Chassis. You may use either a Losi mini latemodel chassis. Or you may convert you existing Losi minislider into the mini late model. Parts are available from Horizon hobbies. No other chassis allowed. 

Body. You may only use the 1/12th scale Monte Carlo or Charger bodies from McAllister racing bodies. Body must be full perimeter NO cutting out the rear of the body. No rear spoilers allowed. body must have numbers on roof and doors.

Motor. You must run the stock motor the car came with (RX280) only no other motors or mods allowed. you may use any pinion. spur gear to remain stock tooth size. 

Wheels and tires you may mix the minislider and mini late model tires. to include the after market rims with the minislider tires. example. mimisliders front and rear or mini latemodel rears left front mini slider and right front mini latemodel. etc. you get the piture. 

Batteries up to a 7.2v 1500mah nimh pack for this size of R/C car. 

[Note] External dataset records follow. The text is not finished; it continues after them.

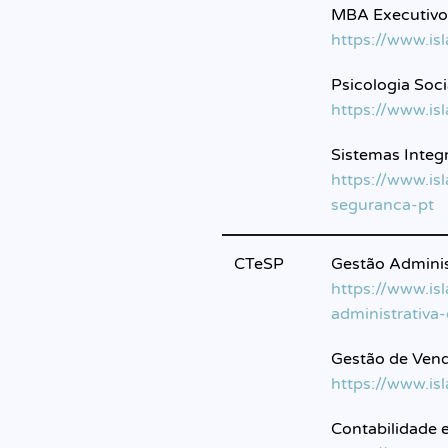
MBA Executivo
https://www.is
Psicologia Soci
https://www.is
Sistemas Integ
https://www.is
seguranca-pt
CTeSP
Gestão Admini
https://www.is
administrativa
Gestão de Vend
https://www.is
Contabilidade 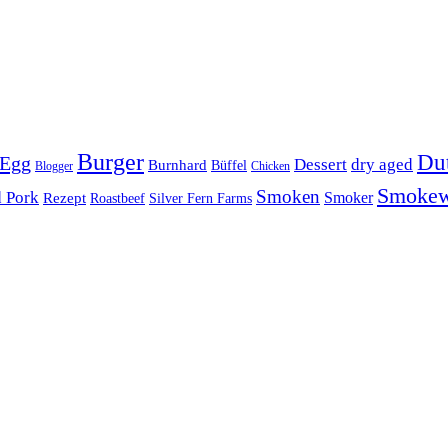
Burger
Du
 Egg
Dessert
dry aged
Burnhard
Büffel
Blogger
Chicken
Smoke
Smoken
d Pork
Smoker
Rezept
Roastbeef
Silver Fern Farms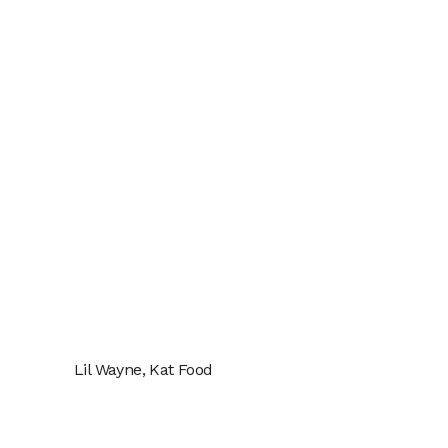
Lil Wayne, Kat Food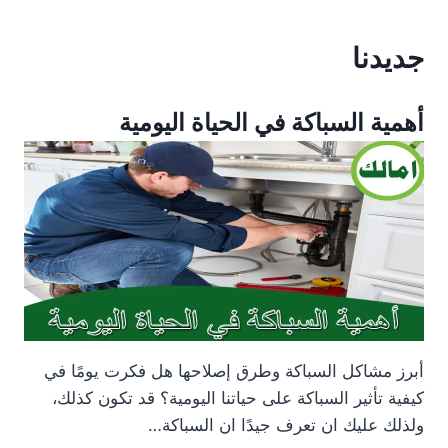
جديدنا
أهمية السباكة في الحياة اليومية
أبرز مشاكل السباكة وطرق إصلاحها هل فكرت يومًا في
كيفية تأثير السباكة على حياتنا اليومية؟ قد تكون كذلك،
ولذلك عليك ان تعرف جيدًا ان السباكة…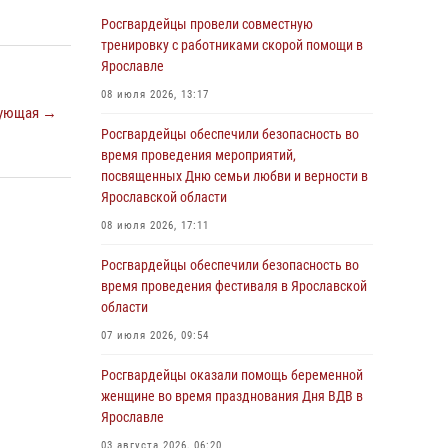
Ярославле
Росгвардейцы провели совместную
03 августа 2026, 06:20
тренировку с работниками скорой помощи в
Ярославле
Росгвардейцы обеспечили правопорядок во
время массового забега в Ярославле
08 июля 2026, 13:17
ующая →
27 июля 2026, 09:10
Росгвардейцы обеспечили безопасность во
время проведения мероприятий,
Росгвардейцы обеспечили правопорядок во
посвященных Дню семьи любви и верности в
время крестного хода в Ярославской области
Ярославской области
27 июля 2026, 09:09
08 июля 2026, 17:11
ЯРОСЛАВСКИЕ РОСГВАРДЕЙЦЫ ЗА
Росгвардейцы обеспечили безопасность во
ПРОШЕДШУЮ НЕДЕЛЮ СОВЕРШИЛИ БОЛЕЕ
время проведения фестиваля в Ярославской
250 ВЫЕЗДОВ ПО СИГНАЛАМ «ТРЕВОГА»
области
27 июля 2026, 08:57
07 июля 2026, 09:54
ЯРОСЛАВСКИЕ РОСГВАРДЕЙЦЫ ЗА
Росгвардейцы оказали помощь беременной
ПРОШЕДШУЮ НЕДЕЛЮ СОВЕРШИЛИ БОЛЕЕ
женщине во время празднования Дня ВДВ в
300 ВЫЕЗДОВ ПО СИГНАЛАМ «ТРЕВОГА»
Ярославле
20 июля 2026, 14:47
03 августа 2026, 06:20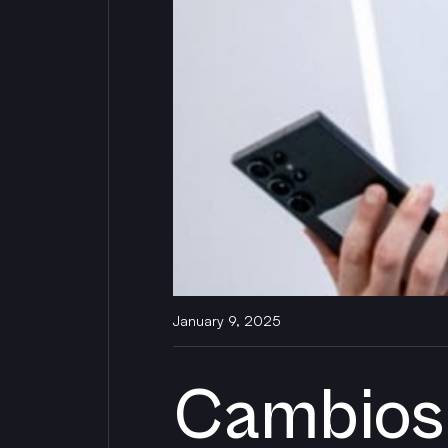
January 9, 2025
Cambios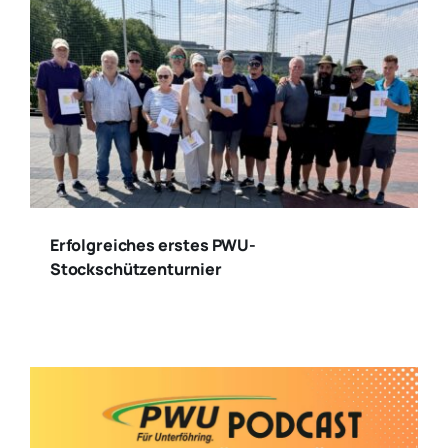
Erfolgreiches erstes PWU-
Stockschützenturnier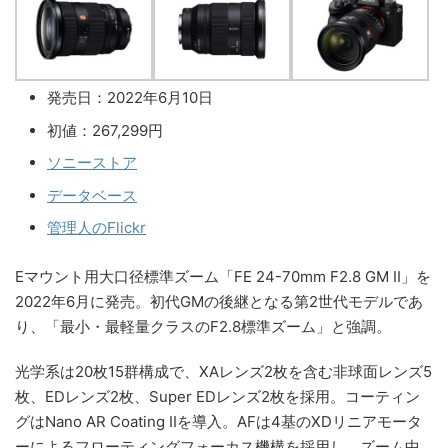
発売日：2022年6月10日
初値：267,299円
ソニーストア
データベース
管理人のFlickr
Eマウント用大口径標準ズーム「FE 24-70mm F2.8 GM II」を
2022年6月に発売。初代GMの後継となる第2世代モデルであ
り、「最小・最軽量クラスのF2.8標準ズーム」と強調。
光学系は20枚15群構成で、XAレンズ2枚を含む非球面レンズ5
枚、EDレンズ2枚、Super EDレンズ2枚を採用。コーティン
グはNano AR Coating IIを導入。AFは4基のXDリニアモータ
ーによるフローティングフォーカス機構を採用し、ズーム中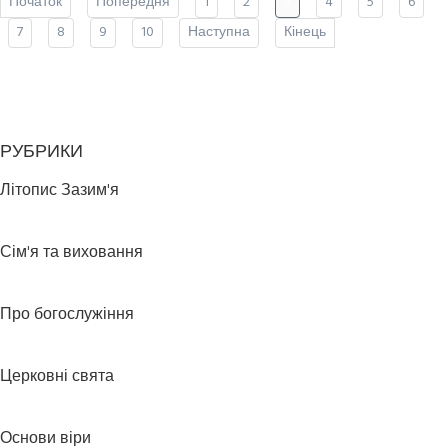
Початок
Попередня
1
2
3
4
5
6
7
8
9
10
Наступна
Кінець
РУБРИКИ
Літопис Зазим'я
Сім'я та виховання
Про богослужіння
Церковні свята
Основи віри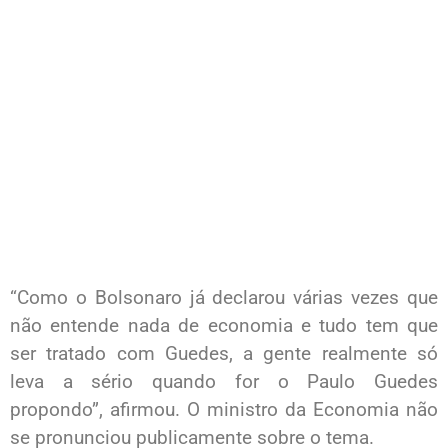
“Como o Bolsonaro já declarou várias vezes que
não entende nada de economia e tudo tem que
ser tratado com Guedes, a gente realmente só
leva a sério quando for o Paulo Guedes
propondo”, afirmou. O ministro da Economia não
se pronunciou publicamente sobre o tema.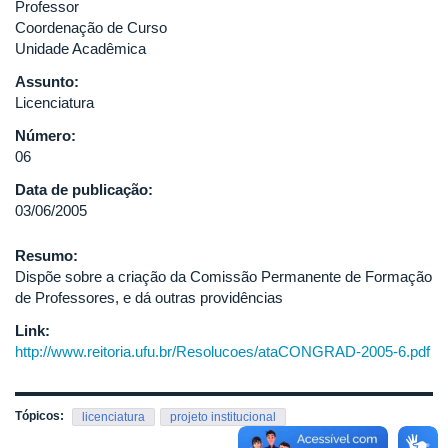
Professor
Coordenação de Curso
Unidade Acadêmica
Assunto:
Licenciatura
Número:
06
Data de publicação:
03/06/2005
Resumo:
Dispõe sobre a criação da Comissão Permanente de Formação
de Professores, e dá outras providências
Link:
http://www.reitoria.ufu.br/Resolucoes/ataCONGRAD-2005-6.pdf
Tópicos:
licenciatura
projeto institucional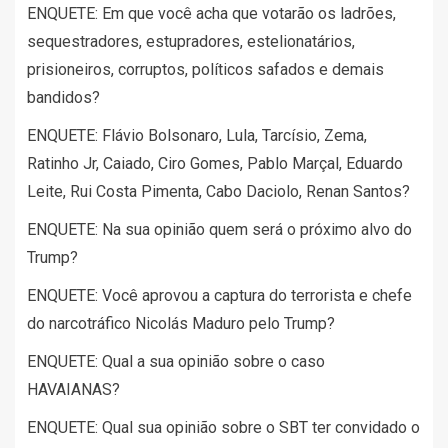
ENQUETE: Em que você acha que votarão os ladrões,
sequestradores, estupradores, estelionatários,
prisioneiros, corruptos, políticos safados e demais
bandidos?
ENQUETE: Flávio Bolsonaro, Lula, Tarcísio, Zema,
Ratinho Jr, Caiado, Ciro Gomes, Pablo Marçal, Eduardo
Leite, Rui Costa Pimenta, Cabo Daciolo, Renan Santos?
ENQUETE: Na sua opinião quem será o próximo alvo do
Trump?
ENQUETE: Você aprovou a captura do terrorista e chefe
do narcotráfico Nicolás Maduro pelo Trump?
ENQUETE: Qual a sua opinião sobre o caso
HAVAIANAS?
ENQUETE: Qual sua opinião sobre o SBT ter convidado o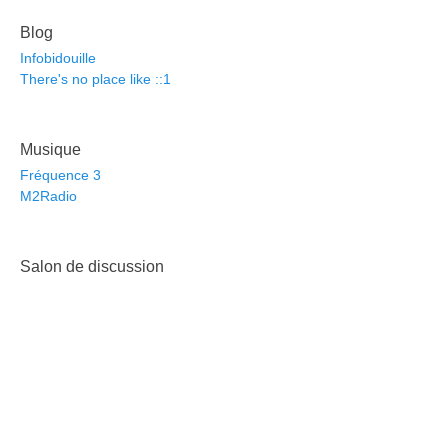
Blog
Infobidouille
There's no place like ::1
Musique
Fréquence 3
M2Radio
Salon de discussion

Radios. any AM 27mhz-75mhz. or 2.4 ghz.





















:thumbsup:


----------



## Guest (Apr 2, 2009)

D&D Race said:


> Minicups
> Ok From my last thread which one looks the best? I agreed with both the Minicup and the mini latemodel. But because I run blacktop I think the minicup was the best route to go If I had a dirt track this would be a no brainer:freak:. So I chose using the Stock car body from of course McAllister Racing bodies. These are 1/12th scale pan chassis bodies on a 1/18th scale losi mini late model. This combo gives it that minicup look. the rules I came up with are simple.
> 
> Chassis. You may use either a Losi mini latemodel chassis. Or you may convert you existing Losi minislider into the mini late model. Parts are available from Horizon hobbies. No other chassis allowed.
> ...


How come you can't run a spoiler, don't downforce mean anything to you, where could you buy these cars at and how much are they. I think that #3 is better. Nice Rims.:thumbsup:


----------



## DAVON (Aug 18, 2005)

THEY HAVE A COT BODY FOR THE MINI LATE MODEL NOW.:thumbsup:
http://www.mcallisterracing.com/racing/page15.html


----------



## D&D Race (Oct 13, 2008)

trust me plenty of downforce just keeps people from either having to much or too little of a spoiler. the COT is going to be another project still working on some other ideas. with that body.


----------